Descaso com o sofrimento da população de rua
No domingo dia 5 de fevereiro ao fim da tarde, fui com o grupo "Unidos para o Bem" distribuir comida e roupas a moradores de rua da região de Santo Amaro. O grupo composto por adeptos da religião kardecista - que por coincidência é a minha, pois não questionei a que tendência religiosa ao qual o grupo estava ligado, quando me predispus a participar do dia de trabalho voluntário - já faz esse trabalho há algum tempo. Nos dias de distribuição de comida, eles começam a preparar as refeições ainda de manhã e a tarde a distribuem. Naquele dia eles distribuiriam 200 refeições com sobremesas, além de pão, água e suco.

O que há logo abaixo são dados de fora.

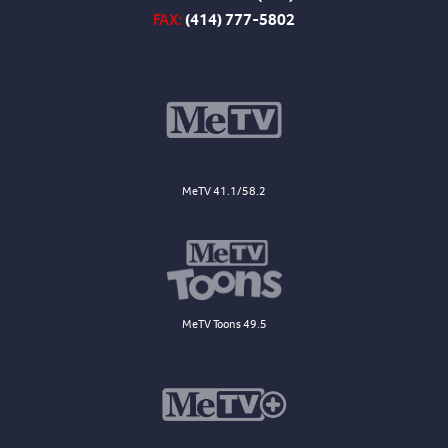
FAX:
(414) 777-5802
MeTV 41.1/58.2
MeTV Toons 49.5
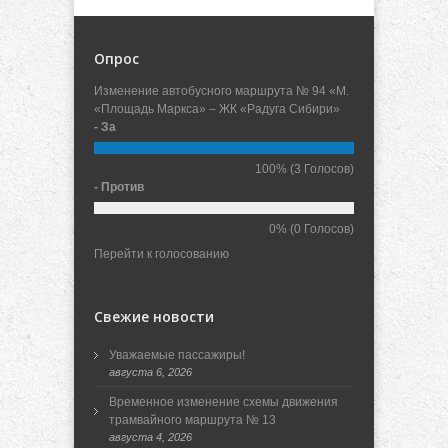
Опрос
Изменение автобусного маршрута № 94 «М.
«Площадь Маркса» – ЖК «Радуга Сибири»
- За
100%
(3 Голосов)
- Против
0%
(0 Голосов)
Перейти к голосованию
Свежие новости
Уважаемые пассажиры!
августа 6, 2026
Временное изменение схемы движения
трамвайного маршрута № 13
августа 4, 2026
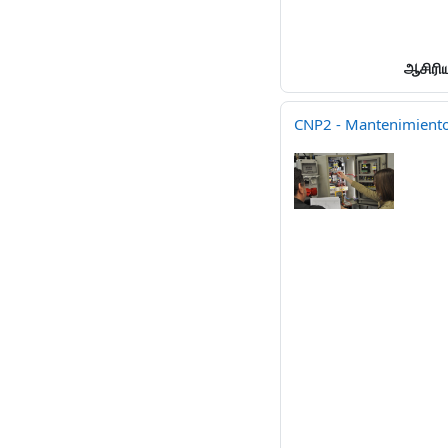
ஆசிரிய
CNP2 - Mantenimiento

O grupo já tinha um roteiro que costumava seguir e algumas famílias que amparava. Nós fomos a alguns lugares como terrenos baldios, onde moravam pessoas em precários barracos de madeira, ruas, viadutos. Um dos viadutos que eles costumavam visitar na Av. Santo Amaro, teve sua parte debaixo "fechada", e as famílias que moravam lá foram postas "para correr". Mesmo assim, ainda estava lá se alojando em área próxima a ele durante o dia, uma mãe com seus 4 filhos pequenos, que deviam ter entre 4 e 10 anos. Lá também ficara uma mulher surda e muda.
De tudo o que vi naquele dia, o caso desta mulher surda e muda foi o que mais me chocou. Como ela não deixou o viaduto teve suas roupas e o que mais tinha "roubado" - e é melhor não citar por quem - para que saísse de lá. Ela ficou tão assustada com isso que entrou em um vão estreito do viaduto, um buraco escuro e ficou lá escondida, muito assustada. A outra mulher que morava no viaduto com os filhos, chegou a pedir que sua filha pequena entrasse no buraco com um isqueiro ligado, para ver como a mulher estava, pois fazia muito tempo que ela estava lá e não saia - isso no dia anterior a nossa visita - mas quando a menina entrou, a mulher surda muda começou a lhe jogar pedras e a criança saiu.
No domingo quando lá chegamos, colocamos comida e água na fenda por onde ela entrara no buraco, pois ela não saia de lá. Ela quando não estávamos olhando pegou a garrafa de água, mas não pegou a comida. Chegamos a chamar ela e tentei iluminar o buraco com o celular, mas estava tão escuro que não foi possível ver nada. Ao sairmos deixamos um saco de roupas para ela dentro da fenda. Ela estava escondida lá como um rato, uma barata, que teme ser exterminada. Surda e muda em um buraco escuro. É revoltante!
A sensação de impotência diante de uma coisa como esta é muito ruim, porque nós vemos tudo aquilo e não podemos fazer nada para ajudá-la, só o pouco que fizemos. Ela é só mais uma moradora de rua entre muitos outros que vimos naquele dia, e que o governo trata com descaso. Não podemos trazê-los todos para nossa casa, ou entrar na justiça brigando por cada um deles. No fim, o grupo faz o que pode.
Para acabar com tanta injustiça com as pessoas pobres e simples que não conseguem se defender, é preciso muita mobilização social. Só o povo organizando e lutando pode transformar esse quadro, pois quem cria a injustiça ou "ganha" com ela, está pouco se lixando para a dor destas pessoas.